> Exercise directions
Lines containing "moment" should be pulled from the material below.

> Extracted material

════

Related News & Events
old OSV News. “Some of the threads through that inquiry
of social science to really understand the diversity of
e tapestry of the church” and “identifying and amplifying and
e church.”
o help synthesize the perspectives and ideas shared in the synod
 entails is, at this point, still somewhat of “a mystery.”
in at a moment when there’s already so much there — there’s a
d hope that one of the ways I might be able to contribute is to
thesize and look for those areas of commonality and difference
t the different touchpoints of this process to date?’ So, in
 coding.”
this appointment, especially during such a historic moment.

════

> Answer to this task
in at a moment when there’s already so much there — there’s a
this appointment, especially during such a historic moment.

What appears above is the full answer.